Looking good! First, let’s plot the HPI. I really liked the simplicity and clarity of exposition of the BBC’s bbplot package, so I’ll use it this week as well.

hpi_index %>% 
  unite(date, year, month, sep = "-") %>% 
  mutate(date = ymd(paste(date, "1", sep="-"))) %>% 
  ggplot() +
  geom_rect(data = recessions_clean,
          aes(xmin = start, xmax = end,
              ymin = 0, ymax = Inf,
              group = name, fill = name), alpha = 0.2) +
  geom_line(aes(x = date, y = price_index, group = state), lwd = 2, alpha = 0.6, color = "#1380A1") +
  geom_line(aes(x = date, y = us_avg), color = "#FAAB18", lwd = 2) +
  annotate(geom = "text", x = ymd("2014-01-01"), y = 45, 
           label = "US average", size = 6) +
  geom_curve(aes(x = ymd("2010-12-01"), y = 57,
                 xend = ymd("2010-12-01"), yend = 115),
             size=0.5, curvature = -0.2,
             arrow = arrow(length = unit(0.03, "npc"))) + 
  labs(title = "Bubbles and recessions", subtitle = "Housing Price Index (HPI), 1975-2018") +
  bbplot::bbc_style()

The blue lines are the HPIs for the different US states and the orange line is the national average. The housing bubble of 2007 is clearly visible. The collapse of the housing market was followed by a major credit crisis which ultimately led to the Great Recession.

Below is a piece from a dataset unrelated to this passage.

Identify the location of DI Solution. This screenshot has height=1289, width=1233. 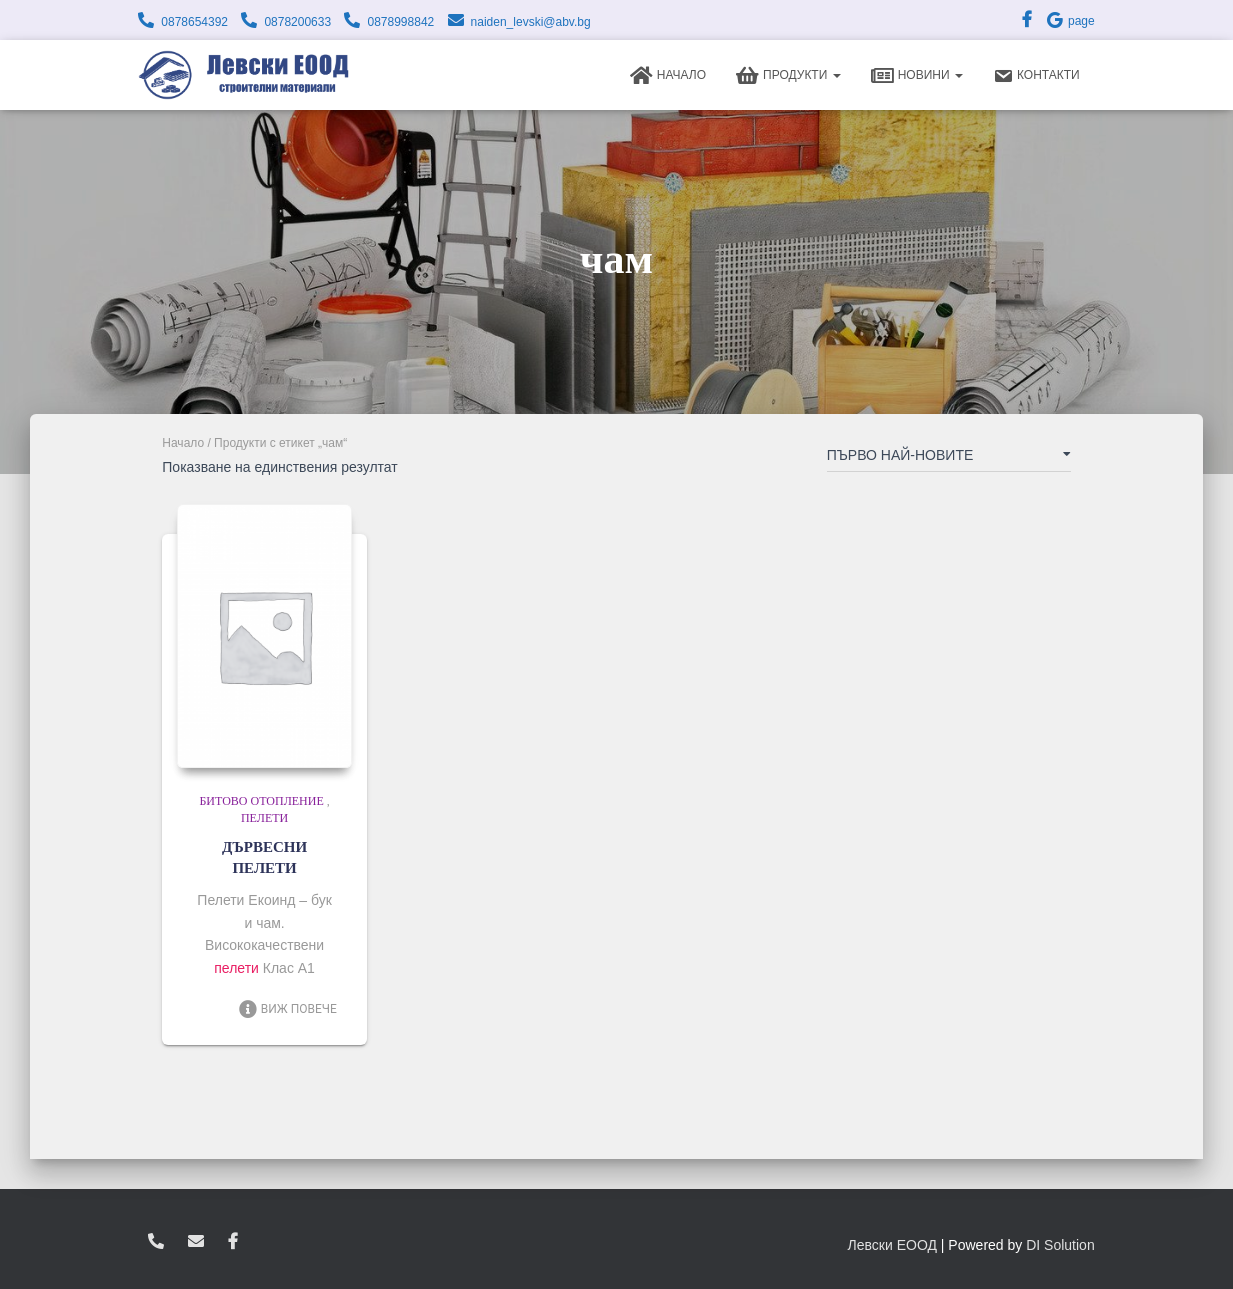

A more dramatic way of visualising this is to approximate the derivative of the HPI by calculating the monthly differences:

hpi_index %>% 
  group_by(state, year) %>% 
  mutate(index_change = price_index - lag(price_index), # Approx. the derivative
         us_avg_change = us_avg - lag(us_avg)) %>% # Approx. the derivative
  ungroup() %>% 
  na.omit() %>% 
  unite(date, year, month, sep = "-") %>% 
  mutate(date = ymd(paste(date, "1", sep="-"))) %>% 
  ggplot() +
  geom_rect(data = recessions_clean,
          aes(xmin = start, xmax = end,
              ymin = -Inf, ymax = Inf,
              group = name, fill = name), alpha = 0.2) +
  geom_line(aes(x = date, y = index_change, group = state), lwd = 1, alpha = 0.4, color = "#1380A1") +
  geom_hline(yintercept = 0, lwd = 0.5) +
  geom_line(aes(x = date, y = us_avg_change), color = "#FAAB18", lwd = 2) +
  labs(title = "Rate of change of HPI", subtitle = "Monthly finite differences, 1975-2018") +
  bbplot::bbc_style() 

That’s it for this week. Thanks for reading, I hope you enjoyed it!